In this study, researchers looked at the lack of stable access to all desired ablation target sites as one of the limitations for effective circumferential left atrial pulmonary vein ablation. Targeting that, new catheter navigation technologies have been developed. The aim of this study was to describe atrial fibrillation, or AF, mapping and ablation using manually controlled steerable sheath catheter navigation and to compare it against an ablation approach with a nonsteerable sheath.
The case-control-analysis included 245 consecutive patients as the control group treated with circumferential left atrial pulmonary vein ablation and were matched with 105 subsequently consecutive patients as the experimental group who were ablated with a similar line concept but mapping and ablation was performed with a manually controlled steerable sheath. One hundred sixty-six patients were selected to be included into 83 matched patient pairs. Ablation success was measured with serial 7-day Holter electrocardiograms. Patients ablated with the steerable sheath showed an increase in the success rate (freedom from AF) from 56% to 77% after a single procedure and 6 months of follow-up. With respect to procedural data, no difference could be found for procedure time, fluoroscopy time, irradiation dose, and radiofrequency burning time. With the steerable sheath mean procedural radiofrequency power and total RF energy delivery were significantly lower and the rate of complete PV isolation significantly increased from 10% to 52%. The complication rate was the same in both groups.
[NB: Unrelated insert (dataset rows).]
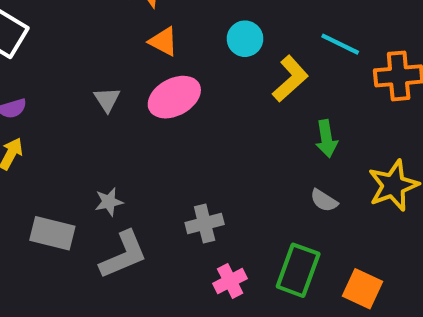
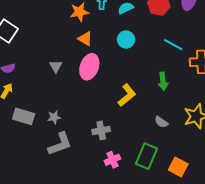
yellow L-shape: (290, 79) -> (127, 95), moved
pink ellipse: (174, 97) -> (89, 67), turned -45
green arrow: (326, 139) -> (163, 81), moved
gray rectangle: (52, 233) -> (24, 116), moved

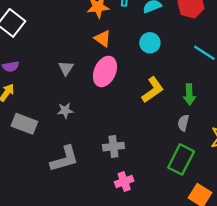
yellow L-shape: (127, 95) -> (153, 90), moved
gray star: (54, 117) -> (65, 111), moved
gray semicircle: (161, 122) -> (183, 123), moved, turned 64
green rectangle: (147, 156) -> (181, 159), moved

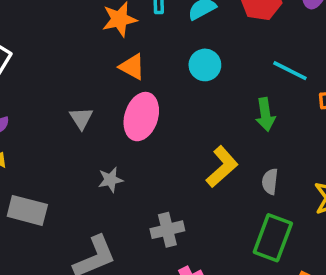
yellow L-shape: (153, 90) -> (222, 167), moved
green arrow: (189, 94) -> (265, 114), moved
gray star: (65, 111) -> (111, 180), moved

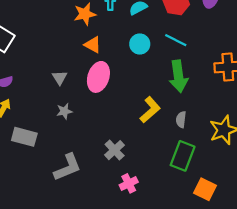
cyan line: (290, 71) -> (176, 40), moved
green arrow: (265, 114) -> (178, 76), size x1.5
gray star: (111, 180) -> (64, 111), moved
gray cross: (167, 230) -> (115, 150), turned -30

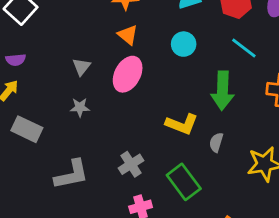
cyan line: (176, 40) -> (244, 48), moved
yellow L-shape: (150, 110) -> (182, 124), turned 52
green rectangle: (183, 156) -> (184, 182), moved, turned -68

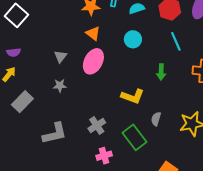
cyan line: (244, 48) -> (176, 41), turned 30
green arrow: (223, 91) -> (161, 72), size x0.6
gray rectangle: (27, 129) -> (22, 102), turned -70
gray semicircle: (216, 142) -> (156, 119), moved

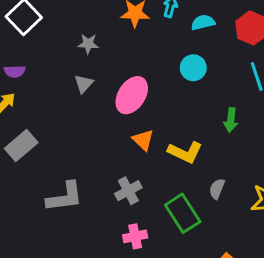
orange triangle: (93, 33) -> (143, 140), moved
gray star: (60, 86) -> (88, 44), moved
Among different arrhythmia, procedure, and patient characteristics, the lack of early post-interventional arrhythmia recurrences was the only but powerful predictor for long-term ablation success.
The researchers concluded that an AF mapping and ablation approach solely using a manually controlled steerable sheath for catheter navigation improved the outcome of circumferential left atrial pulmonary vein ablation at similar intervention times and similar complication rates. The 6-month success rate after a single LA intervention increased from 56% to 77%.